Some ideas for how to thrive during this volatile period:
- Travel companies should see some optimism in the business travel market. Though it isn’t growing as quickly in the U.S. as elsewhere, there is still a positive YoY trendline. Knowing more about your business travel audience using Foursquare Analytics (an interactive dashboard with details on customer trends), and marketing to these audiences specifically, using Pinpoint by Foursquare, will drive further success.
- Retail and hospitality brands should seize opportunities to target American consumers, particularly now when the dollar is strong and retailers are feeling the loss from international spend. Consider a smartly targeted advertising program with Pinpoint by Foursquare that reaches your brand’s most passionate and loyal customers in the U.S.; a more reliable cohort right now. Identify new customers based on affinity and lifestyle targeting and re-engage lapsed customers to make up for lost revenue.
- Brands can also consider deepening the relationship with users of their mobile apps with the Pilgrim SDK. Have a creative use for location technology? Pilgrim SDK can be embedded into an app for contextual messaging, customized engagement opportunities and richer insights on your mobile app users. Developers interested in applying to use the Pilgrim SDK can learn more here.
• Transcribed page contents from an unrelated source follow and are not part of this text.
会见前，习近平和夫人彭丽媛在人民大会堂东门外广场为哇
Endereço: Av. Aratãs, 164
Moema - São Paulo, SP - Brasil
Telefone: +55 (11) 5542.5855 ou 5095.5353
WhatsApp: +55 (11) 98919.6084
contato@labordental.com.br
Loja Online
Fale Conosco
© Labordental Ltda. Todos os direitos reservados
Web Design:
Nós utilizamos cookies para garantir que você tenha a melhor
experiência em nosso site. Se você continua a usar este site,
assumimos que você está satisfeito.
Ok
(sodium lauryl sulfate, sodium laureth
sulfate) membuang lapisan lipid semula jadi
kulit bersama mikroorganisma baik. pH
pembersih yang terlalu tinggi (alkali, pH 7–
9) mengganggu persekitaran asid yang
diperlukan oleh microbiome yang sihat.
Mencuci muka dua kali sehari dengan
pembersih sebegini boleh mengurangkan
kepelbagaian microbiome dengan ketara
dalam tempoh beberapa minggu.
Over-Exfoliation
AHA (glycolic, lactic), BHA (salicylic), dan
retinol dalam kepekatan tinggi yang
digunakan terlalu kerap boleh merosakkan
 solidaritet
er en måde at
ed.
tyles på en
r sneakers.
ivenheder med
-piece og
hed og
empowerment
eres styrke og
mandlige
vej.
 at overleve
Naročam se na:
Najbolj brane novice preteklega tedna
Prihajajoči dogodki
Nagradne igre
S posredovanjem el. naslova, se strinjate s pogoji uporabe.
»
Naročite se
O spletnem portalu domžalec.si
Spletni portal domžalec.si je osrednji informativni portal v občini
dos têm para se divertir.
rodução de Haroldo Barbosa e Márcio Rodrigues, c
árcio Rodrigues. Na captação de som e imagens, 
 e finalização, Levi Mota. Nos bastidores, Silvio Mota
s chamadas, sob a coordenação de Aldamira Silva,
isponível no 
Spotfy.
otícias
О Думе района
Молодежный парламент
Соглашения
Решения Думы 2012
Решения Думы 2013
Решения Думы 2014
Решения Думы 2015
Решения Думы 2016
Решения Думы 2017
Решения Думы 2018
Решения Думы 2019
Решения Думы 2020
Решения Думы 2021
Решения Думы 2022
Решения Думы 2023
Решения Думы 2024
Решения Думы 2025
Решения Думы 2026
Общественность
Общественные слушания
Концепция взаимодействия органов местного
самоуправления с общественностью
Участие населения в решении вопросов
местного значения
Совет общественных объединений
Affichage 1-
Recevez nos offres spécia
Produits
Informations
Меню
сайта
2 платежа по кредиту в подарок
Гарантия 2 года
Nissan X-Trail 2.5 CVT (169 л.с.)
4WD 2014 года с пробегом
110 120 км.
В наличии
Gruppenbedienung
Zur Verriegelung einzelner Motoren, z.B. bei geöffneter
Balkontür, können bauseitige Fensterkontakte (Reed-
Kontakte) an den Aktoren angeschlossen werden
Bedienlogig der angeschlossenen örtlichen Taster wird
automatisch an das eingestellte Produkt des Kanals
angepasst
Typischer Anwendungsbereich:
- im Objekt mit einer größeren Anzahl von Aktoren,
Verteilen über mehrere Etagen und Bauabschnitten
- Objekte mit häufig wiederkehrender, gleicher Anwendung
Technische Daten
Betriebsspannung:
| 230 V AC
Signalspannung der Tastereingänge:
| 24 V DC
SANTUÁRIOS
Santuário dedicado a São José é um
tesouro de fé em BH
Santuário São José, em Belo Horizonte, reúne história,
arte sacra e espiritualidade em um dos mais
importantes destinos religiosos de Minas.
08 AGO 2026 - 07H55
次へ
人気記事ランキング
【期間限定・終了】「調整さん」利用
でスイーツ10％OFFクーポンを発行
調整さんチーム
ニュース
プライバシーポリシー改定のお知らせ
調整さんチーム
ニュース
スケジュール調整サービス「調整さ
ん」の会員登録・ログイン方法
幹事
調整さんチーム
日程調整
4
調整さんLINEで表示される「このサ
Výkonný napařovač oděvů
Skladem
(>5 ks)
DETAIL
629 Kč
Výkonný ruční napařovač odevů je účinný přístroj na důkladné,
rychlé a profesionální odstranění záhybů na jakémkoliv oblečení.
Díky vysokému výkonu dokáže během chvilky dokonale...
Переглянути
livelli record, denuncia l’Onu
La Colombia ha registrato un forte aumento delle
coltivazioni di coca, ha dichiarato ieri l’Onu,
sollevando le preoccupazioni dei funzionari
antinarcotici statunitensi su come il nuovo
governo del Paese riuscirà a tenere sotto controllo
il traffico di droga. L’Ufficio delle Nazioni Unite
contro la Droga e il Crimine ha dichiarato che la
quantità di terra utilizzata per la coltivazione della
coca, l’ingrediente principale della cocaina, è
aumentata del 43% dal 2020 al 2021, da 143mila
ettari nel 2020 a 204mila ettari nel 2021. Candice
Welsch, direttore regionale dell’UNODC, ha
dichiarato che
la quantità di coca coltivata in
- If you are an omnichannel or brick & mortar business, be smart about measuring what part of your marketing budget is driving real results. You can use Foursquare Attribution to measure which digital campaigns are generating lift versus a control group.
Foursquare analyzes foot traffic trails drawing on the more than 50 million monthly global users of the Foursquare City Guide and Foursquare Swarm apps and websites, which people use to explore the world and check in.
In this analysis, we looked at international users of the apps who are based around the globe, in over 150 countries. We analyzed market share to remove seasonal bias and to mitigate against global trends such as general increase or decrease in travel overall. To assess business travel, we looked at visits to places categorized within the Foursquare category of Professional and Other Places; “leisure only” includes casinos, department stores, monuments/landmarks, malls, museums, nightclubs, restaurants and theme parks. Airports and hotels were excluded from both business travel and leisure categories because visits to those venues could be for either work or play; these categories were included in a third group (‘other’), which also includes any category not listed above, from libraries to grocery stores. A proxy for home and work was used to determine international residence. Data was normalized by dividing by all international tourist visits by a user in a country that is not their home country; we have controlled for changes in both the overall volume of global tourist visits and our panel size. (To confirm accuracy, we have backtested to confirm our data historically correlates closely to US government tourist arrivals data.) U.S. residents are excluded from analyses of international visits, and global travel excludes American travelers. Foursquare data is always anonymized and aggregated. For regional comparisons, one region, Africa, was removed for lack of statistical significance.